## Stored items from a collection
━━━━━━━━━━━━━━━━

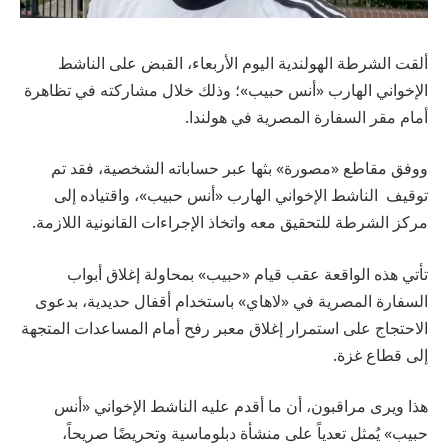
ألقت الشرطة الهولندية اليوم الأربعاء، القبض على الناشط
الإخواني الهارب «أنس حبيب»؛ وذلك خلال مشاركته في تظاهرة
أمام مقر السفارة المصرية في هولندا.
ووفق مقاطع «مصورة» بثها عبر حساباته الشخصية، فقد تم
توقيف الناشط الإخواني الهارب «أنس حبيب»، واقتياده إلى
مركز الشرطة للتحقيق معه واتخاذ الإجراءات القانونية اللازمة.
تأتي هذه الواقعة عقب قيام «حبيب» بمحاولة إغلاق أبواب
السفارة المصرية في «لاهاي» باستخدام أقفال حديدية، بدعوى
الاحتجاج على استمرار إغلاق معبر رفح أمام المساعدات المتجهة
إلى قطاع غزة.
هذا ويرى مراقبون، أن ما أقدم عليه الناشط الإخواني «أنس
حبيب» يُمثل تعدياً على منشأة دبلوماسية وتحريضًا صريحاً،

━━━━━━━━━━━━━━━━

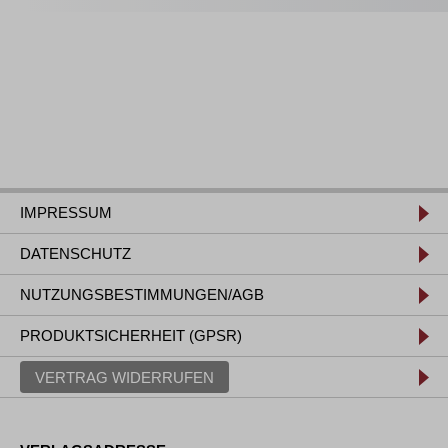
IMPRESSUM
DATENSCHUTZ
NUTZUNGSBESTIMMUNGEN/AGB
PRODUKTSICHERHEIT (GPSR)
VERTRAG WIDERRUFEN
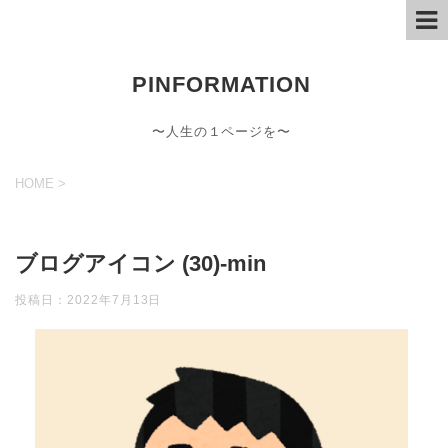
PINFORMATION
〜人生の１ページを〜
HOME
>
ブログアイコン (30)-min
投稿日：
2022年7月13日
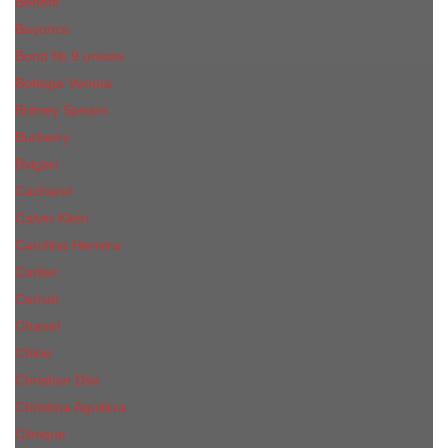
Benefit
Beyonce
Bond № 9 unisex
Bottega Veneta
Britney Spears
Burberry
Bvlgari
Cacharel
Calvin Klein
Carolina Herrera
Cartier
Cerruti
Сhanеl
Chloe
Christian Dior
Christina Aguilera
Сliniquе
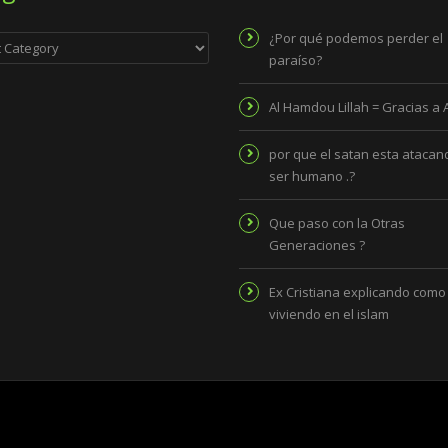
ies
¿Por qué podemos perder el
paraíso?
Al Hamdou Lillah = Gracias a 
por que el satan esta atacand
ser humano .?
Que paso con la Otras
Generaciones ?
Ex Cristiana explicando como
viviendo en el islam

━━━━━━━━━━━━━━━━

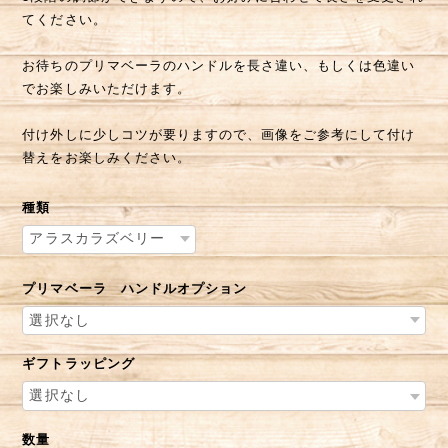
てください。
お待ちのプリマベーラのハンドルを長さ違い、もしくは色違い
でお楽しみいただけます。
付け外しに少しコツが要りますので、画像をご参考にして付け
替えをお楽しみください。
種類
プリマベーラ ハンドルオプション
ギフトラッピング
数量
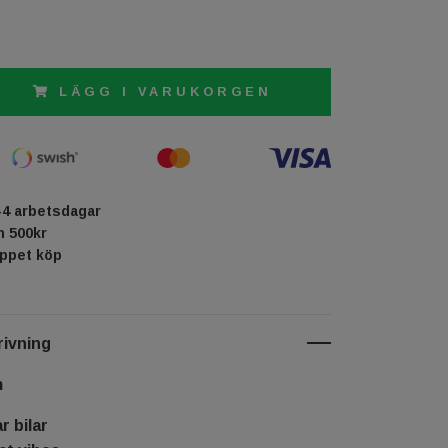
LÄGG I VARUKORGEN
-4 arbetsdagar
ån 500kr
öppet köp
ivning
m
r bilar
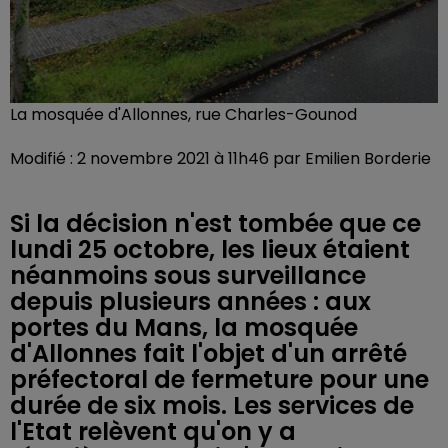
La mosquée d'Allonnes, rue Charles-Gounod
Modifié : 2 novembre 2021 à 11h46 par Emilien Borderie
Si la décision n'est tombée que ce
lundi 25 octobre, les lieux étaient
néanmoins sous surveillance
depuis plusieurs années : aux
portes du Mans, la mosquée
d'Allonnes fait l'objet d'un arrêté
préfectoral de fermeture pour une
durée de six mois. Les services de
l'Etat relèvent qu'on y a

━━━━━━━━━━━━━━━━

## WORK TO COMPLETE
Using the entries above, reproduce word for word only the lines from the one that contains "PRODUKTSICHERHEIT (GPSR)" to the one that contains "viviendo en el islam", both ends included, and drop every picture.

## TASK ANSWER
PRODUKTSICHERHEIT (GPSR)
VERTRAG WIDERRUFEN
PINFORMATION
〜人生の１ページを〜
HOME
>
ブログアイコン (30)-min
投稿日：
2022年7月13日
Benefit
Beyonce
Bond № 9 unisex
Bottega Veneta
Britney Spears
Burberry
Bvlgari
Cacharel
Calvin Klein
Carolina Herrera
Cartier
Cerruti
Сhanеl
Chloe
Christian Dior
Christina Aguilera
Сliniquе
ies
¿Por qué podemos perder el
paraíso?
Al Hamdou Lillah = Gracias a 
por que el satan esta atacand
ser humano .?
Que paso con la Otras
Generaciones ?
Ex Cristiana explicando como
viviendo en el islam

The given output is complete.